Ultimate Killer of Nerve Cells Spotted in Early Study
The key factor that deals the final death blow to nerve cells exposed to all sorts of injuries, including neurodegeneration in Parkinson’s disease, has been identified. The factor’s finding, and the molecular pathway leading to its activation, may open up new research into ways of stopping or mitigating such events and preserving neurons.
The study, “A nuclease that mediates cell death induced by DNA damage and poly(ADP-ribose) polymerase-1,” was published in the journal Science.
The identification of the molecular pathway is the result of earlier work by two research team from Johns Hopkins University School of Medicine. The teams found that no matter what type of insult a nerve cell encounters, the cell dies as a consequence of a self-destruction program. Researchers named the processes parthanatos, a combination of Thanatos — the personification of death in Greek mythology — and the enzyme PARP, which is a key player in the process.
“I can’t overemphasize what an important form of cell death it is; it plays a role in almost all forms of cellular injury,” Ted Dawson, MD, PhD, and director of the Institute for Cell Engineering at Johns Hopkins, said in a news release. Together with colleague Valina Dawson, PhD, a professor of neurology, Dawson spent years mapping all the factors running the parthanatos machinery, and the two scientists were only lacking a few pieces to complete the puzzle.
The team already knew that when a factor called AIF (apoptosis-inducing factor) leaves the mitochondria, where it normally resides, and gets transferred to the cell nucleus, cell death is near. They had also noted that the final blow came as a shredding of the cell’s genome, but since AIF is not able to cut DNA, they knew another molecule had to be at work.
To find that missing piece, they screened thousands of proteins to identify which ones interacted with AIF. The screening, done by Yingfei Wang, PhD, who is now an assistant professor at the University of Texas Southwestern Medical Center, identified 160 proteins. Then, to determine which one was responsible, Wang inactivated them one by one in cells grown in a dish.

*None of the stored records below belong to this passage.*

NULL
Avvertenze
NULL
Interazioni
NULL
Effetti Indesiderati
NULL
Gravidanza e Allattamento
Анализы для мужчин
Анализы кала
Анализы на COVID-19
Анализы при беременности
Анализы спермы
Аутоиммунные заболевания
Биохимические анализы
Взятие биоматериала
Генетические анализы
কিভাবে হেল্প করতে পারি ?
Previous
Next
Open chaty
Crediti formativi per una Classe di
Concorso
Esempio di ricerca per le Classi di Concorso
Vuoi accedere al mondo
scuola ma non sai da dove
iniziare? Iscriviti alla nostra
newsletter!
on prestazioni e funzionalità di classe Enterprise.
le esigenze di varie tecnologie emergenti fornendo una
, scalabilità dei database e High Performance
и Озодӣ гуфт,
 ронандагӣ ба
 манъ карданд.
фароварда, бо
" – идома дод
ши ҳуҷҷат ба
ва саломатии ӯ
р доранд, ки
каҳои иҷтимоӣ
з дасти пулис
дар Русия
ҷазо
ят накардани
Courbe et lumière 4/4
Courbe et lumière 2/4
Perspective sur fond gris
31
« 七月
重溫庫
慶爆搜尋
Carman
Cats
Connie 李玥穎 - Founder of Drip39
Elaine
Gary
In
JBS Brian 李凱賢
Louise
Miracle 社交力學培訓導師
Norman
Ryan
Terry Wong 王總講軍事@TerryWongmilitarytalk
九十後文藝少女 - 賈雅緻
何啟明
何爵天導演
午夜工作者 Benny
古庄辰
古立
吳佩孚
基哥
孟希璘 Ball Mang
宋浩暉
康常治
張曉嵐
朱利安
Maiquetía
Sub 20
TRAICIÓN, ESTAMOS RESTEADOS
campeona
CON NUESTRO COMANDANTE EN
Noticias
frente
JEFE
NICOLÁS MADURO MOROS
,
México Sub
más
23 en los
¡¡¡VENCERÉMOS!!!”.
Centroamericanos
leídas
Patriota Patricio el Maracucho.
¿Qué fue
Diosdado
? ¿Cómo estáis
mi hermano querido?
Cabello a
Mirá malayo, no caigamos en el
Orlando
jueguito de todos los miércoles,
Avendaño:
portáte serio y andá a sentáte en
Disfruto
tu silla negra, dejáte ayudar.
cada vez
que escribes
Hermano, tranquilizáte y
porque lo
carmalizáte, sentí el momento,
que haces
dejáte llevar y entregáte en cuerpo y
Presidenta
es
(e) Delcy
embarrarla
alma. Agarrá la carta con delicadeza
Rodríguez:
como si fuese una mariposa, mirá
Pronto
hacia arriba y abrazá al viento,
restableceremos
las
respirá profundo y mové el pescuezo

When she came to a protein called MIF (macrophage migration inhibitory factor), cell death could no longer occur. “We found that AIF binds to MIF and carries it into the nucleus, where MIF chops up DNA,” said Dawson. “We think that’s the final execution step in parthanatos.”
Dawson is, however, cautious in interpreting the results, since MIF has, so far, only been convincingly linked to stroke, where researchers showed that blocking MIF reduced nerve cell damage in mice.
“We’re interested in finding out whether MIF is also involved in Parkinson’s, Alzheimer’s and other neurodegenerative diseases,” said Dawson, who also identified compounds that could block MIF in cells in a dish. If such compounds turn out to work this way in animals, they could open up a whole new way of treating Parkinson’s, as well as numerous other diseases.
The two research teams also recently found that a cancer drug, currently in clinical trials, could prevent alpha-synuclein spread between cells in a mouse model of Parkinson’s disease. Its spread is believed to be at the core of the progressive neurodegeneration seen in the disease.